As regards ethical administration, deepening the battle against corruption carried forward by the Attorney General’s office, so as to recover oil production and income and expand the fight to restore public morality to the illegal entry, circulation and export of goods we produce or import, and to take that fight into the finance sector too.
By finely detailed planning of how to use reduced foreign exchange income on essential inputs to activate a broad-based modernization of the national productive economy installed and expanded by the Bolivarian Revolution in the private, communal and State sectors.

By renewing the Revolution’s confidence in our people’s productive capacities. It was shown that we were only able to break through the productive ceilings imposed by monopolies and oligarch controlled business when, from 2004 onward, Comandante Chávez encouraged the expansion of ownership, finance and productive organization to small and medium-sized businesses, cooperatives, communal enterprises, new State companies, networks of freely associated producers, and to rural, industrial and fishing workers’ councils, among others.

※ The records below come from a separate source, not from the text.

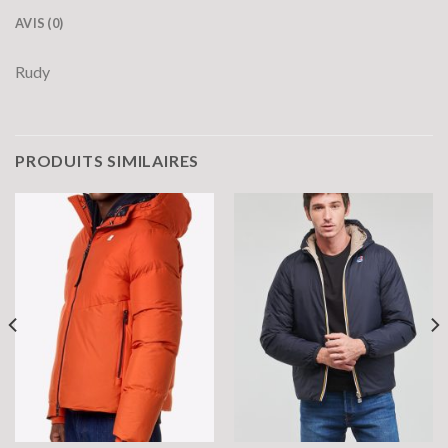
AVIS (0)
Rudy
PRODUITS SIMILAIRES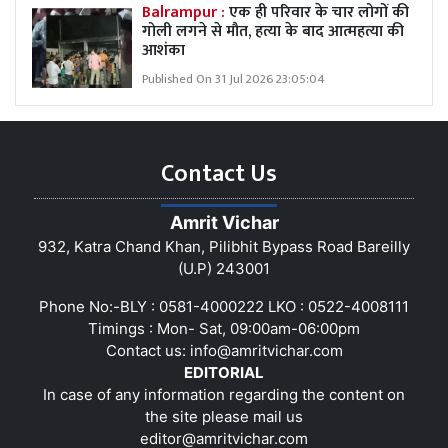
Balrampur :
एक ही परिवार के चार लोगों की
गोली लगने से मौत, हत्या के बाद आत्महत्या की
आशंका
Published On 31 Jul 2026 23:05:04
Contact Us
Amrit Vichar
932, Katra Chand Khan, Pilibhit Bypass Road Bareilly
(U.P) 243001
Phone No:-BLY : 0581-4000222 LKO : 0522-4008111
Timings : Mon- Sat, 09:00am-06:00pm
Contact us:
info@amritvichar.com
EDITORIAL
In case of any information regarding the content on
the site please mail us
editor@amritvichar.com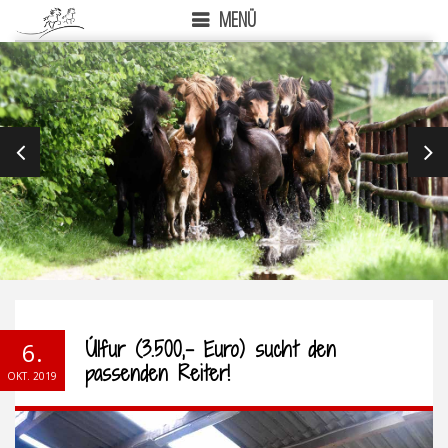
MENÜ
PREVIOUS
NEX
Úlfur (3.500,- Euro) sucht den
6.
passenden Reiter!
OKT. 2019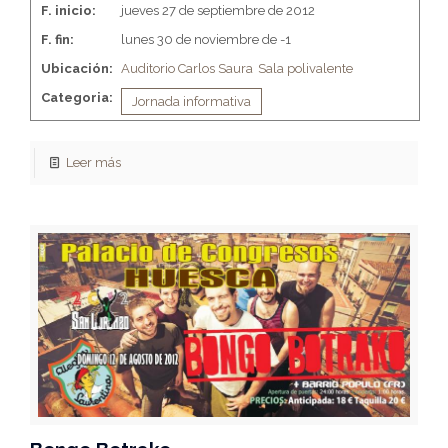
F. inicio:
jueves 27 de septiembre de 2012
F. fin:
lunes 30 de noviembre de -1
Ubicación:
Auditorio Carlos Saura
Sala polivalente
Categoria:
Jornada informativa
Leer más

It is all there in our own national statistics and those of the Economic Commission for Latin America and the Caribbean. That period saw the highest industrial and agricultural growth in decades.

Venezuela’s private monopoly and oligarch controlled business sector will not change overnight. Their origins as a legacy from the era of oil income dependency make that difficult. They exist and we have to work with them without strengthening their extortionate hold on our society so as to avoid them overwhelming us. One example is the meat boycott currently imposed by the big cattle ranchers.

That is their nature, as our Comandante Chávez always reminded us when he referred to Venezuelan capitalism with well-known sayings like, “armadillos don’t shave and tortoises don’t climb trees”.

We are going to address this speculative assault and recover complete political stability with the institutions created by our people, by fighting against corruption and democratizing ownership, production and distribution. That is the only way we can win.

(Elías Jaua is a Venezuelan politician and former university professor who served as Vice President of Venezuela from January 2010 to October 2012. He had been Minister of Foreign Affairs from January 2013 until September 2014).